Dietro la Ducati Pramac del pilota abruzzese si piazza la prima Yamaha, quella di Jorge Lorenzo che resiste all’attacco nel finale di Dani Pedrosa, solo quarto. Seguono Pol Epargaro, scivolato all’Arrabbiata durante il suo secondo giro lanciato in Q2. Buon sesto posto per la prima Ducati ufficiale, quella di Crutchlow che per una volta si piazza davanti a Dovizioso, solo ottavo. In mezzo alle due Desmosedici la Yamaha Monster Tech 3 di Smith che ha sognato per un momento anche la prima fila.
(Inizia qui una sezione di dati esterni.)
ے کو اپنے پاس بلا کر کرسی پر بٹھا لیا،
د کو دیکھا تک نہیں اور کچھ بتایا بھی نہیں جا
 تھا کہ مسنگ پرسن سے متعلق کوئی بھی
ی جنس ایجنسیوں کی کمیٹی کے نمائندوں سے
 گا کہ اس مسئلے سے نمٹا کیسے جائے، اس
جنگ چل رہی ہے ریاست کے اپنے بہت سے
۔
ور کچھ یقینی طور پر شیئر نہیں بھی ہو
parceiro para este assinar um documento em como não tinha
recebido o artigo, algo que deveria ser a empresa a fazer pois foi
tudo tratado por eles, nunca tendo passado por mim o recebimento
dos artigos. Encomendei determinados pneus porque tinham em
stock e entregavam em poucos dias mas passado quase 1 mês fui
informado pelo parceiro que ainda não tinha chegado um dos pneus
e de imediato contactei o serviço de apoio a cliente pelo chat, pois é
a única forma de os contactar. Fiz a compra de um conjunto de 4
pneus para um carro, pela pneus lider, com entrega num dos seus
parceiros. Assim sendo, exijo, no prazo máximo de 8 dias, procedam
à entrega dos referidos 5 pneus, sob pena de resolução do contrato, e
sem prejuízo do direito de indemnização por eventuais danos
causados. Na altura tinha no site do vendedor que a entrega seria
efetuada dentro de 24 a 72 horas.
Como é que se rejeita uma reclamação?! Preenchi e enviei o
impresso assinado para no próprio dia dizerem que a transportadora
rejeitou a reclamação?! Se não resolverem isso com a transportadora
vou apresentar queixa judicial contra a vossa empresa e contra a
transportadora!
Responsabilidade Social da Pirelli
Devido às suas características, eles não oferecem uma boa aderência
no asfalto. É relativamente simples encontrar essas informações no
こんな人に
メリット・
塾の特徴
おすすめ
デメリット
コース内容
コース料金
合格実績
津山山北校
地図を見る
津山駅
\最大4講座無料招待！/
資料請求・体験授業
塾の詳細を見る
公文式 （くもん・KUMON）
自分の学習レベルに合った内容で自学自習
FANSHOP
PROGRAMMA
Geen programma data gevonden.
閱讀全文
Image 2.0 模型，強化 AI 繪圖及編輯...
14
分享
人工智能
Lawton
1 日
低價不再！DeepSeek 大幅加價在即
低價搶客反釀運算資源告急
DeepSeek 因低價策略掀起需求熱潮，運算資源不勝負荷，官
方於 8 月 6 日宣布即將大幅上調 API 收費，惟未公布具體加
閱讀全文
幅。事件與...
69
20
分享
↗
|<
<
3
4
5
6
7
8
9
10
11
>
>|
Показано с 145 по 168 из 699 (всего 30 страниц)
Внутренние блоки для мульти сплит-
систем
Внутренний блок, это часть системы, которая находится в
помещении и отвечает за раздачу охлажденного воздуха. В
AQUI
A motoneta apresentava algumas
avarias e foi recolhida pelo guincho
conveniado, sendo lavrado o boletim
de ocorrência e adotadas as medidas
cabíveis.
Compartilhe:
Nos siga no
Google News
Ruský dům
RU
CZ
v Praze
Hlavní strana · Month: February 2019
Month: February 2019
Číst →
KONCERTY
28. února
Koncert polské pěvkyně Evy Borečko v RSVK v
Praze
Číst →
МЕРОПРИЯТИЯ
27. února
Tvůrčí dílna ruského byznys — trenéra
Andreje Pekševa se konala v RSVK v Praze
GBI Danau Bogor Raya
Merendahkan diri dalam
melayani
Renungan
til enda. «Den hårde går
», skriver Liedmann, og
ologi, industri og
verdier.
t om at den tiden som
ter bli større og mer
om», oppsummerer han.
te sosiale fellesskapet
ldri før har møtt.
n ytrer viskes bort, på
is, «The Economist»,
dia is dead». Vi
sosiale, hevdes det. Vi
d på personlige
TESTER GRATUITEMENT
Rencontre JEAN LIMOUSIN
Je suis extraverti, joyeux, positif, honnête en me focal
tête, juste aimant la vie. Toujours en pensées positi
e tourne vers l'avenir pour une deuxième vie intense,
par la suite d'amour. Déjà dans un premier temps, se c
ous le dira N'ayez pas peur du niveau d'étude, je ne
Solo decimo un deludente Valentino Rossi preceduto anche da Bradl con dieci piloti racchiusi in poco più di mezzo secondo. Per i 300 GP, il Dottore ha celebrato con una tuta inedita il suo amico Marco Simoncelli ma non riesce a entrare nelle posizioni che contano e in gara sarà chiamato a una difficile ‘remuntada’.